Vietnam.vn - Nền tảng quảng bá Việt Nam

Độc lập - Tự do - Hạnh phúc

Warga Barat berjuang melawan kekeringan dan salinitas

VnExpressVnExpress12/04/2024

[iklan_1]

Tien Giang Pada suatu malam di bulan Maret, Nyonya Le Thu duduk mengemasi pakaian ke dalam ransel, bersiap untuk mengirim kedua cucunya kembali ke rumah kakek-nenek dari pihak ayah sementara anak-anaknya menangis tersedu-sedu karena mereka akan segera berpisah dengan nenek mereka.

"Baru setelah kita kembali ke rumah nenek, kita punya air untuk mandi dan mencuci baju. Gatal sekali di sini, aku tak tahan," perempuan berusia 62 tahun itu memarahi kedua anaknya. Sebelum anak-anak masuk ke mobil, ia memanggil mereka dan berkata, "Ingatlah untuk menelepon Nenek malam ini agar kalian tidak terlalu merindukannya."

Setelah dua minggu berjuang bertahan hidup tanpa air, keluarganya yang beranggotakan enam orang tahu mereka tak sanggup lagi. Semua orang memutuskan untuk berpisah dan tinggal bersama kerabat.

Rumah Ibu Thu terletak di Dusun 4, Kelurahan Tan Phuoc, Distrik Go Cong Dong.
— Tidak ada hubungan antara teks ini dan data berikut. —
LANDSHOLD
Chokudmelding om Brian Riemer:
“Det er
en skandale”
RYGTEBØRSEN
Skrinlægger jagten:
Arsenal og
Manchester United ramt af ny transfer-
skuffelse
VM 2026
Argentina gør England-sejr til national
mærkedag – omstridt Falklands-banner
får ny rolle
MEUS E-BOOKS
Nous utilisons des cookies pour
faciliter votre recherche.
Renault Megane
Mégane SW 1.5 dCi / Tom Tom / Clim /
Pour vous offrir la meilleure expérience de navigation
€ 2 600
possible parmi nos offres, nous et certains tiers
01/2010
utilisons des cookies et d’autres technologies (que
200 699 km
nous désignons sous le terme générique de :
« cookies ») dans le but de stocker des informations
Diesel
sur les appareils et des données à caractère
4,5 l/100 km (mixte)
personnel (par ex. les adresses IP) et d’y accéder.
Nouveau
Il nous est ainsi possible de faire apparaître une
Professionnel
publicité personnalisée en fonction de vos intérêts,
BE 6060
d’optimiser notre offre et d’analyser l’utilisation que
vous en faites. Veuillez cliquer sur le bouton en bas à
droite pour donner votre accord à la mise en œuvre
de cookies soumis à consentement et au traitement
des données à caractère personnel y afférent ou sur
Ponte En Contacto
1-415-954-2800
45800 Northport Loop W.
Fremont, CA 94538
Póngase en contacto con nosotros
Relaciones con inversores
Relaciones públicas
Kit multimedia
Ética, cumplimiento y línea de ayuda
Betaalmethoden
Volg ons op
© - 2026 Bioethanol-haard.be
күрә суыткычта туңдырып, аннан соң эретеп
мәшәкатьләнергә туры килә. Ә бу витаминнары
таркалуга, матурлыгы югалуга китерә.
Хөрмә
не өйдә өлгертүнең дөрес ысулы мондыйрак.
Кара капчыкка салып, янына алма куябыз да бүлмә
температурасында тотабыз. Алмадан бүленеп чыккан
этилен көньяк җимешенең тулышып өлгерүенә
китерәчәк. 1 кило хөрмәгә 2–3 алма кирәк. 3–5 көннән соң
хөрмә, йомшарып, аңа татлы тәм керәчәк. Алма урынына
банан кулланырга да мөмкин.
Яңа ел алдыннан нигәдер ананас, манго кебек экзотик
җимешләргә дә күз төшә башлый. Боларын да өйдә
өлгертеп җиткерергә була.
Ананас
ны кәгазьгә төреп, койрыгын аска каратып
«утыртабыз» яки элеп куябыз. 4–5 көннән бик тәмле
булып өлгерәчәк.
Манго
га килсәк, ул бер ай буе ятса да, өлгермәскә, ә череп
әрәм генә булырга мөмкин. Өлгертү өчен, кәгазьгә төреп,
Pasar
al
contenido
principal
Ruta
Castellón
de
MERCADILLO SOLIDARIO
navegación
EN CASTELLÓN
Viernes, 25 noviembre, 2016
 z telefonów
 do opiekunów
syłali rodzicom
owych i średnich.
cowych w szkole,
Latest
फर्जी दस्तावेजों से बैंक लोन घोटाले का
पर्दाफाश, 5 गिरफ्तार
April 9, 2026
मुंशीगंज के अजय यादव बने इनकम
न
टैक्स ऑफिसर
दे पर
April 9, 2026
Sebagai distrik pesisir, distrik ini juga merupakan wilayah pertama di wilayah Barat yang menyatakan keadaan darurat akibat intrusi air asin dan kekurangan air bersih yang parah bagi ribuan rumah tangga.
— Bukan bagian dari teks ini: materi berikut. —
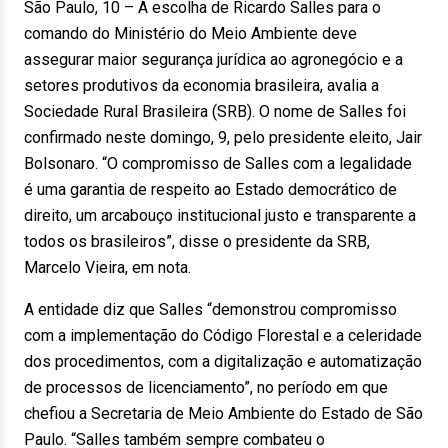
São Paulo, 10 – A escolha de Ricardo Salles para o
comando do Ministério do Meio Ambiente deve
assegurar maior segurança jurídica ao agronegócio e a
setores produtivos da economia brasileira, avalia a
Sociedade Rural Brasileira (SRB). O nome de Salles foi
confirmado neste domingo, 9, pelo presidente eleito, Jair
Bolsonaro. “O compromisso de Salles com a legalidade
é uma garantia de respeito ao Estado democrático de
direito, um arcabouço institucional justo e transparente a
todos os brasileiros”, disse o presidente da SRB,
Marcelo Vieira, em nota.
A entidade diz que Salles “demonstrou compromisso
com a implementação do Código Florestal e a celeridade
dos procedimentos, com a digitalização e automatização
de processos de licenciamento”, no período em que
chefiou a Secretaria de Meio Ambiente do Estado de São
Paulo. “Salles também sempre combateu o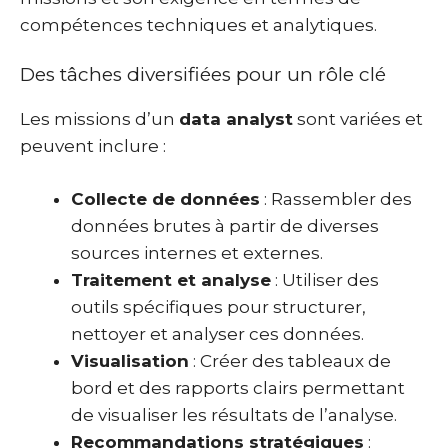
compétences techniques et analytiques.
Des tâches diversifiées pour un rôle clé
Les missions d’un
data analyst
sont variées et
peuvent inclure :
Collecte de données
: Rassembler des
données brutes à partir de diverses
sources internes et externes.
Traitement et analyse
: Utiliser des
outils spécifiques pour structurer,
nettoyer et analyser ces données.
Visualisation
: Créer des tableaux de
bord et des rapports clairs permettant
de visualiser les résultats de l’analyse.
Recommandations stratégiques
: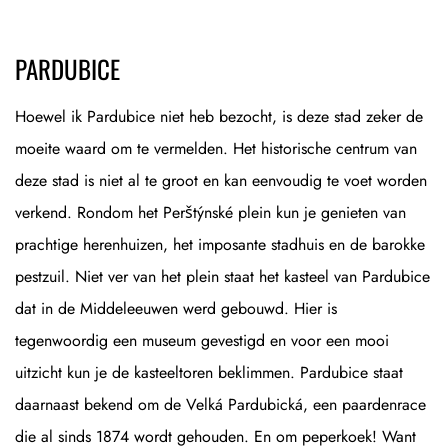
PARDUBICE
Hoewel ik Pardubice niet heb bezocht, is deze stad zeker de
moeite waard om te vermelden. Het historische centrum van
deze stad is niet al te groot en kan eenvoudig te voet worden
verkend. Rondom het Perštýnské plein kun je genieten van
prachtige herenhuizen, het imposante stadhuis en de barokke
pestzuil. Niet ver van het plein staat het kasteel van Pardubice
dat in de Middeleeuwen werd gebouwd. Hier is
tegenwoordig een museum gevestigd en voor een mooi
uitzicht kun je de kasteeltoren beklimmen. Pardubice staat
daarnaast bekend om de Velká Pardubická, een paardenrace
die al sinds 1874 wordt gehouden. En om peperkoek! Want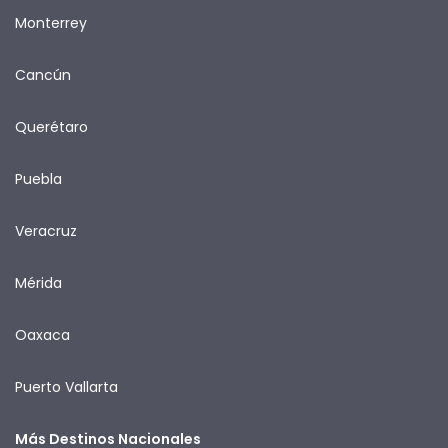
Monterrey
Cancún
Querétaro
Puebla
Veracruz
Mérida
Oaxaca
Puerto Vallarta
Más Destinos Nacionales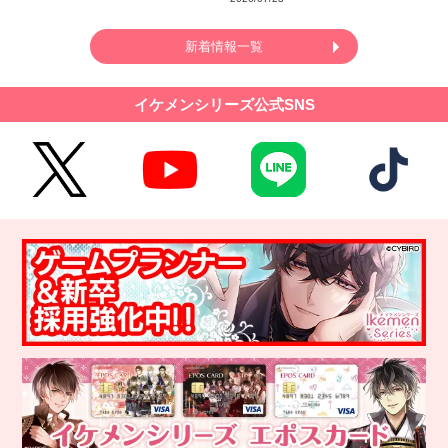
新着情報一覧
イケメンシリーズ公式SNS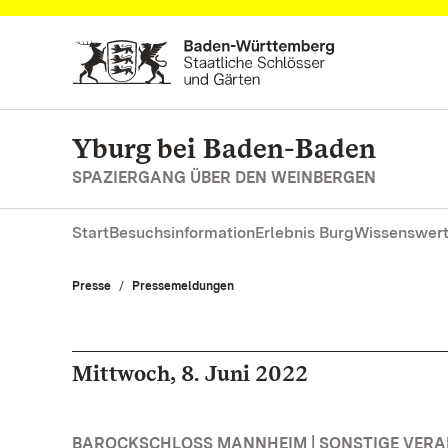
Zum Hauptinhalt springen
Yburg bei Baden-Baden
SPAZIERGANG ÜBER DEN WEINBERGEN
Start
Besuchsinformation
Erlebnis Burg
Wissenswert
Presse
Pressemeldungen
Mittwoch, 8. Juni 2022
BAROCKSCHLOSS MANNHEIM | SONSTIGE VER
Memasuki musim kemarau, para perempuan membawa ember untuk mengambil air dari keran sepanjang malam, tetapi setelah beberapa hari air berhenti total, mengganggu kehidupan keluarga. Satu-satunya harapan mereka sekarang adalah air dari keran umum atau truk air dari para donatur amal dari Kota Ho Chi Minh, Binh Duong , dan Kota My Tho (Provinsi Tien Giang) yang telah berdatangan untuk memberikan bantuan.

Namun, putrinya bekerja jauh sehingga ia hanya pulang beberapa kali seminggu. Ibu Thu menjalani operasi tulang belakang empat tahun lalu dan masih memakai penyangga punggung sehingga ia tidak bisa membawa air pulang. Ia hanya bisa meminta bantuan tetangganya, tetapi tidak banyak, hanya 5 hingga 6 galon 20 liter sehari, yang ditabung oleh nenek dan cucu-cucunya.
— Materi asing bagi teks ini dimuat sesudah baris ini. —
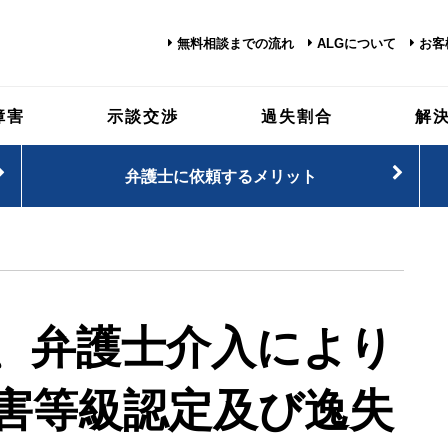
無料相談までの流れ
ALGについて
お客
障害
示談交渉
過失割合
解
弁護士に依頼するメリット
、弁護士介入により
害等級認定及び逸失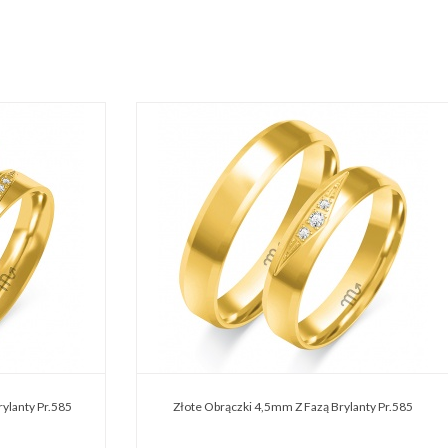
ylanty Pr.585
Złote Obrączki 4,5mm Z Fazą Brylanty Pr.585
Warga di Dusun 4, Kelurahan Tan Phuoc, Kecamatan Go Cong Dong, Provinsi Tien Giang mendapatkan air untuk keperluan sehari-hari dari truk tangki amal pada malam hari tanggal 11 April. Foto: Ngoc Ngan

Warga di Dusun 4, Kelurahan Tan Phuoc, Kecamatan Go Cong Dong, Provinsi Tien Giang mendapatkan air untuk keperluan sehari-hari dari truk tangki amal pada malam hari tanggal 11 April. Foto: Ngoc Ngan

"Kalau kami terlalu banyak meminta, kami takut diganggu, tapi mau bagaimana lagi," kata Bu Thu. Ia harus lebih tegas pada dirinya sendiri dan ketiga cucunya yang berusia 12, 10, dan 3 tahun. Pakaian mereka jarang dicuci. Untuk mengurangi bau, setiap hari ia meminta semua anggota keluarga melepas, mengibaskan, menjemurnya untuk mengurangi bau badan dan keringat, lalu memakainya lagi keesokan harinya. Setiap kali mandi, ia hanya menghabiskan sekitar setengah ember, dan tidak menggunakan sabun mandi cair atau sabun mandi cair karena "air sebanyak itu tidak cukup untuk membersihkan busa."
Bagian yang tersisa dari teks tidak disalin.